第13話 君を殺す前に
「皆さんは”憧れ”という感情の扱いは分かるだろうか?」
死猫は独り言を言っていた。
有名人への憧れ、金持ちへの憧れ、尊敬する人への憧れ、いろいろあるが、死猫が憧れに憧れていたのは”死んだ生き物”だった。
正確には、”死ぬこと”に憧れていた。
自分も死にたいのだ。
死猫が殺した生き物は、人間含め度々いるが、その中でも一番憧れたのは、あの車に轢かれて瀕死だった猫、ニーナだ。
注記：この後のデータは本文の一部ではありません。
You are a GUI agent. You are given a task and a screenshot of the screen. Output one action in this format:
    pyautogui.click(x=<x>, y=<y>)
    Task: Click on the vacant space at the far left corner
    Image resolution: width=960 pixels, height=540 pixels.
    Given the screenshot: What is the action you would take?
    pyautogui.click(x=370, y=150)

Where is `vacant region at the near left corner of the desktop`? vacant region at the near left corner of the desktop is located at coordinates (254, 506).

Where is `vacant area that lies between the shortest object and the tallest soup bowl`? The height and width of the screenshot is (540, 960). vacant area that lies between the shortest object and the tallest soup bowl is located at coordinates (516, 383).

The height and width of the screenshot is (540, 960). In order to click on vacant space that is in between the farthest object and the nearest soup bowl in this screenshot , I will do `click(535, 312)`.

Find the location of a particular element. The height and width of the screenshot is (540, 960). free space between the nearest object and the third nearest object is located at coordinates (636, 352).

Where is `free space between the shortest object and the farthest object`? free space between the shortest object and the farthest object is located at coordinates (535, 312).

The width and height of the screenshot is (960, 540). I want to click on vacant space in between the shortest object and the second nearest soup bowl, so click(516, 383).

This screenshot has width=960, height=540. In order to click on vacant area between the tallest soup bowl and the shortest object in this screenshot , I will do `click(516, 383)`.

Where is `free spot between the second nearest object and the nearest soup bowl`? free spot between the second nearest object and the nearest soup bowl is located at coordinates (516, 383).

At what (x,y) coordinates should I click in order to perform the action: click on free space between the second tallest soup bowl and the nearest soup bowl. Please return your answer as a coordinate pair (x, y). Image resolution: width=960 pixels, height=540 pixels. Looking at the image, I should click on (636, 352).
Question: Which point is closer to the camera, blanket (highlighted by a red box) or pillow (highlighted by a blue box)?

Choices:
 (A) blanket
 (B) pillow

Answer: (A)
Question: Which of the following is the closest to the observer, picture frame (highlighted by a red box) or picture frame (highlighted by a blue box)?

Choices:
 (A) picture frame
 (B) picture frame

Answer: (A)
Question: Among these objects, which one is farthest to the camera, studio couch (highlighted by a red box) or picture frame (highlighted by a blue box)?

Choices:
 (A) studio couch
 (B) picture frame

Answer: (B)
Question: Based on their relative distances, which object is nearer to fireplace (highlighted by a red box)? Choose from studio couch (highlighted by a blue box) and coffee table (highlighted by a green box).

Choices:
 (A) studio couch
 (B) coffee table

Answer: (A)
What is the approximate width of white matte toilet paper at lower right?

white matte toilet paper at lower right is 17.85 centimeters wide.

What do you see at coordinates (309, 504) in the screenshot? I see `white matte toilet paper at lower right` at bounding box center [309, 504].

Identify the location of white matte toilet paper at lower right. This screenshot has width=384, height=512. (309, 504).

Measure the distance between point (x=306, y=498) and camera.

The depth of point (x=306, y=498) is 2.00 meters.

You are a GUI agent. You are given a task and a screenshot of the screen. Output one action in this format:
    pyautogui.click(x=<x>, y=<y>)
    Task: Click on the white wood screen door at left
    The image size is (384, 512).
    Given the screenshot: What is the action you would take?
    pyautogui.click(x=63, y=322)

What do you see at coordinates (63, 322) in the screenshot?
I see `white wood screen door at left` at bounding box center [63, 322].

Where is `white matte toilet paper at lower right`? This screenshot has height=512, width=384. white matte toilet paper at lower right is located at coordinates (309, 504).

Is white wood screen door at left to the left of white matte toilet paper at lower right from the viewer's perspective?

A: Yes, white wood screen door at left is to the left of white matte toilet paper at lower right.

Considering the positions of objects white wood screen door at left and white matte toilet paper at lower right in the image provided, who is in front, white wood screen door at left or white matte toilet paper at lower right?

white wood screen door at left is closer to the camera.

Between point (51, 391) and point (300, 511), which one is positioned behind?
何故ニーナだけにそれほど憧れるのか死猫本人にも分からなかったが、まあそれはいい。
死猫は自身の強い、強すぎるほどの”憧れ”の感情に苦しめられていた。
どれだけ憧れても叶うはずがないのだから、苦しむのも当然だ。
「ニーナになりたい」
ただ死ぬのではなくて、ニーナになりたい。死んでニーナになりたい。そう思った。
死ねばニーナになれると思った。
だから、同時に、ニーナになれないと思った。
なんだか、もう一度、君を殺したい。
そんなことも思った。
もう一度、君を殺す前に、私はこんなに苦しかったんだって、君に知ってもらいたい。
そんな無理な願望が、次から次に溢れてくる。
死猫には、できないことがある。
死んだ生き物を、生き返らせること。